A jornada emocional de Livre



Desde a primeira cena, Livre já mostra a que veio: os pés ensanguentados, a unha descolando do dedão do pé e o tênis de trekking que rola barranco abaixo, deixando a nossa protagonista descalça, indicam que a história de liberdade e superação pessoal que estamos prestes a assistir não vai ser completamente linda e transformadora. Ela busca se aproximar ao máximo da história de alguém que não está preparada e que erra (bastante), mas que aprende com isso e, desta forma, chega cada vez mais perto de alcançar o seu objetivo.

Quando leu a aventura autobiográfica de Cheryl Strayed, Reese Witherspoon fez questão de comprar os direitos da história e transformá-la em filme.

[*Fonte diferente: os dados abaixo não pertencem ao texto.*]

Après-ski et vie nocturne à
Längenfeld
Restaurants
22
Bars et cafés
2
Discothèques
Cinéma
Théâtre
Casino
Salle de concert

O papel tem bem cara de isca de Oscar, que adora protagonistas femininas fortes, que superam duas horas de extremo sofrimento na telona. Neste aspecto, é tudo até bem previsível, inclusive a atuação de Witherspoon, mas não é difícil entender o que a fez se encantar tanto pela história de Strayed.

A maioria dos filmes de superação que encontramos por aí conta com protagonistas infalíveis, que nada mais são do que vítimas das circunstâncias (vide Naufrágo), aventureiros corajosos (Na natureza selvagem) ou pessoas que deixaram a sua marca na história (Dama de Ferro). Cheryl Strayed não foi nada disso. Ela era apenas uma ex viciada que não conseguia superar a morte precoce da mãe e tinha acabado de passar por um divórcio. Ah sim, e que decidiu encarar uma trilha que vai da fronteira dos Estados Unidos com o México até quase chegar ao Canadá. Umas mil milhas em mais ou menos três meses. Apenas.

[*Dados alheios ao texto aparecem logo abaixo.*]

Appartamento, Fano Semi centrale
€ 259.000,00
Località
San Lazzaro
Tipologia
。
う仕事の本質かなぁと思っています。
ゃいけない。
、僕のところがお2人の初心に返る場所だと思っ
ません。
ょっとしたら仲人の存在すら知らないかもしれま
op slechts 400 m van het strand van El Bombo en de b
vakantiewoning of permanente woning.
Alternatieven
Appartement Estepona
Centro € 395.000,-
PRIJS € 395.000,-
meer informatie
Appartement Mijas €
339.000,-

Como eu já mencionei antes, ela estava minimamente preparada e isso fica evidente em cada adversidade que ela encontra pelo caminho, como, por exemplo, não trazer combustível compatível com o fogareiro, carregar muita coisa desnecessária e comprar calçados pequenos demais para a jornada. Sem contar o lado feminista da história, que é escancarado em todos os momentos em que ela passa medo por simplesmente por ser uma mulher e estar sozinha. E não estou falando de insetos e animais selvagens nessa hora, se é que me entendem.


Dos filmes desta temporada de Oscar, Livre está bem longe de ser o melhor. Tecnicamente, ele não tem nada de muito especial. Talvez uma edição interessante na hora de construir o passado de Cheryl, mas nada além disso. Ainda assim, foi o primeiro filme em muito tempo que me fez ir direto do cinema para a livraria. Foi uma reação muito mais emocional à história do que ao filme em si. Talvez por estar passando por um momento semelhante. Talvez pelo filme ter evidenciado valores que eu realmente dou importância. Ou talvez apenas pela persistência da personagem diante de tanta gente dizendo “você pode desistir a qualquer momento”.

Mesmo não sendo a maior produção cinematográfica do ano, é um daqueles filmes que vale assistir em diferentes momentos da vida. Seja pra achar um novo significado ou apenas para reafirmar quais valores devemos carregar conosco e quais devemos descartar como páginas já percorridas de um guia de viagem. Vale conferir nem que seja pela jornada emocional.